Bahkan, pemerintah juga memberi dukungan terhadap keputusan dosen untuk pindah ke perguruan tinggi yang lebih sehat. Salah satunya dengan menyusun peraturan pindah homebase yang lebih mudah syarat dan ringkas prosedurnya. 

Para dosen pun bisa mempelajari peraturan atau prosedur untuk pindah homebase. Sehingga prosesnya sesuai ketentuan, agar ketika masuk ke homebase yang baru tidak perlu meniti karir lagi dari nol. Melainkan melanjutkan apa yang sudah dilakukan di perguruan tinggi sebelumnya. 

“Dengan adanya peraturan baru ini, lebih memudahkan. Tentunya juga pengawasan dan penjaminan mutu yang baik. Jadi, kalau merasa di perguruan tinggi tidak bisa berkembang. Dosen berhak untuk memilih dan pemerintah juga mendukung,” ungkap Dr. Ani. 

Oleh sebab itu, para dosen harus bisa menentukan kapan bertahan di satu perguruan tinggi. Sekaligus kapan harus memutuskan untuk mengajukan pindah homebase. Sehingga bisa masuk ke perguruan tinggi yang lebih sehat dan memberi dukungan optimal untuk dosen bisa berkembang. 

#JanganJadiDosen Bukan Momok 

Meskipun dengan trendingnya #JanganJadiDosen bisa memunculkan kemungkinan semakin sepi peminat profesi dosen. Dr. Ani tetap berharap kemungkinan tersebut tidak terjadi. 

Sebab seperti penjelasan sebelumnya, kesejahteraan dosen memang ada pengaruh dari institusi dan pemerintah. Namun, pengaruh tersebut tidak signifikan. Sebab penentu utama kesejahteraan dosen adalah dosen itu sendiri. 

Dosen yang mencintai profesinya di dunia akademik dan menjadikan beban kerja tinggi sebagai tantangan alih-alih batu sandungan. Maka akan termotivasi untuk terus berusaha agar kesejahteraannya naik. Baik dengan studi lanjut, lolos serdos, naik jabatan fungsional, dan mencari sumber pemasukan tambahan sesuai kepakarannya. 

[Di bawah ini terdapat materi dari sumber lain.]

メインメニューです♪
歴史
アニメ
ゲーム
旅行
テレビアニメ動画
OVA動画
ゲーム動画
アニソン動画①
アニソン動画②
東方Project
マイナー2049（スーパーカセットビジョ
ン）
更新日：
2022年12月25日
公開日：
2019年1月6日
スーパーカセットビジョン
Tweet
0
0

Dr. Ani juga menghimbau untuk tidak menjadikan #JanganJadiDosen sebagai momok. Sebab, Indonesia dan negara lain di dunia tetap membutuhkan profesi dosen. Dosen yang sekarang aktif menjalankan tri dharma pada masanya akan pensiun dan butuh penerus dari kalangan anak muda bangsa. 

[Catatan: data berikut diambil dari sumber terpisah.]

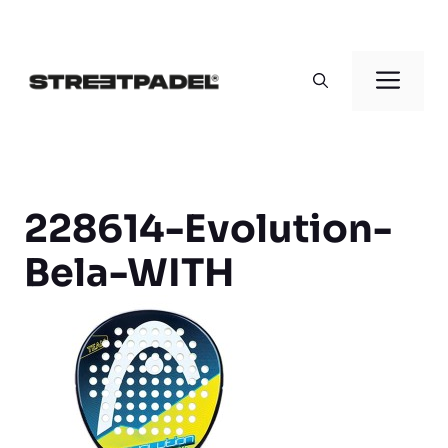
Saltar
al
Men
contenido
228614-Evolution-
Bela-WITH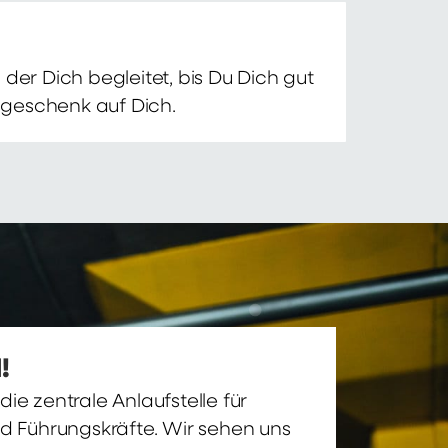
der Dich begleitet, bis Du Dich gut
nsgeschenk auf Dich.
!
ie zentrale Anlaufstelle für
nd Führungskräfte. Wir sehen uns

“Kami ini, lama-kelamaan kan akan habis masa kerja sebagai dosen. Harus diganti yang baru-baru, yang masih muda-muda. Kemudian, alau #JanganJadiDosen ini menjadi momok, nanti nggak ada yang jadi dosen, pendidik,” jelas Dr. Ani. 

“Ya walaupun sekarang banyak yang belajar menggunakan berbagai resource (sumber daya). Dosen banyak peran yang terganti oleh media lain, tetapi dosen masih sangat diperlukan. Untuk kedepan, harapannya masih banyak yang berminat menjadi dosen,” sambungnya. 

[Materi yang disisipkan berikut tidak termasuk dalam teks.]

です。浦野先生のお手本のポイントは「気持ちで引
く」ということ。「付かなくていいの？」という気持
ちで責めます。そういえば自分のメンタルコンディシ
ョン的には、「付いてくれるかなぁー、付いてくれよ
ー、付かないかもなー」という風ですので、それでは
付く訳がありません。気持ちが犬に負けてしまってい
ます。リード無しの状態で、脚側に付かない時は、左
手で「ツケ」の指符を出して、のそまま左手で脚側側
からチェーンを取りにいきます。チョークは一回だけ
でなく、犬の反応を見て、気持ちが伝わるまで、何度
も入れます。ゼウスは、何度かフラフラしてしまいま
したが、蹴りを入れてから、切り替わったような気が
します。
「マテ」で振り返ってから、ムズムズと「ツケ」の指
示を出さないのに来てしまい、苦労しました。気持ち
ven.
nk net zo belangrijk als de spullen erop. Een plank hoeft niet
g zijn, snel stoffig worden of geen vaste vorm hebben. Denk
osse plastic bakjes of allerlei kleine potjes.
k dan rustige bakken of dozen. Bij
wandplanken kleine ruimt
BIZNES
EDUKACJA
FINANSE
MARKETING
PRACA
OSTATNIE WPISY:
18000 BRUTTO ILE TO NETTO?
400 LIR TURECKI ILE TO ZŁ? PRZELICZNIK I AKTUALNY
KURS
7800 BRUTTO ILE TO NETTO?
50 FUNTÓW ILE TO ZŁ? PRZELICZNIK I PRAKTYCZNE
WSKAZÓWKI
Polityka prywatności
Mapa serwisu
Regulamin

Menjadi dosen memang idealnya merupakan pilihan dan passion pribadi masing-masing sehingga harus siap menghadapi suka dan duka dari profesi ini. Kuncinya adalah menekuni profesi ini karena memang terpanggil untuk menjadi dosen. 

Selebihnya, para dosen bisa memperjuangkan kesejahteraannya sesuai dengan apa yang disampaikan Dr. Ani kepada tim Dunia Dosen sehingga kesejahteraan akan ikut naik sejalan dengan upaya dosen tersebut mengembangkan kompetensi dan jenjang jabatan fungsionalnya.